W6: Missing Data Flashcards
Name 2 reasons why missing data is problematic.
- Results from non-missing data = biased
- Causes loss of efficiency
What is list-wise deletion?
Analysing only complete cases
E.g discard data in x and z because observation on y is missing
What is MCAR (missing completely at random)?
Missingness completely independent of the estimate of our parameter(s) of interest
E.g dog is the missingness mechanism of homework with missing values regardless of value of homework
Is there an empirical way to determine which missing data assumption is correct? (I.e MCAR / MAR / MNAR?)
No
What is 1 way to assess missing data assumptions?
Sensitivity analysis: what happens to results by comparing imputed data and list-wise deletion
What is MAR (missing at random)?
When missingness is conditionally independent of the unobserved estimate of our parameter(s) of interests
Conditionally dependent on values of variable we observed
E.g dog eats homework only if the student is female
What is MNAR (missing not at random)?
Missingness is associated with the estimate of our parameter(s) of interest
Dependent on unobserved/uncollected values of the outcome of interest
E.g dog eats bad homework, missingness = directly related to the parameters of interest
Will listwise deletion yield biased or unbiased estimates for
a) MCAR?
b) MAR?
c) MNAR
a) Unbiased
b) Possible to recover unbiased estimates if the variables missing values are conditioned on are present
But biased if only using complete cases (i.e from list wise deletion)

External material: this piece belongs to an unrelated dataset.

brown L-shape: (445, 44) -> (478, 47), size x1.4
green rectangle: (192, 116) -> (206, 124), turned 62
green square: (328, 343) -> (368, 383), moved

c) Cannot recover unbiased estimates (data needed to recover them is itself missing)
What are multiple imputations?
Estimation of new value for the missing value over multiple datasets
What is the outcome of multiple imputations?
Pooled estimates (includes sampling uncertainty (V hat) so it’s not called average estimates)
What type of uncertainty/variation is calculated in each imputed dataset?
Sampling variation, overall uncertainty estimate (V hat)
What 3 types of variation/uncertainty does the average of a set of imputed estimates (i.e. pooled estimates) have? These add up to total uncertainty
- Sampling variation (V hat)
- Between-imputed dataset variation / Missing data uncertainty
(estimate of uncertainty from changes in imputed missing data itself across imputed datasets) - Uncertainty from not generating an infinite number of imputed datasets (B/M)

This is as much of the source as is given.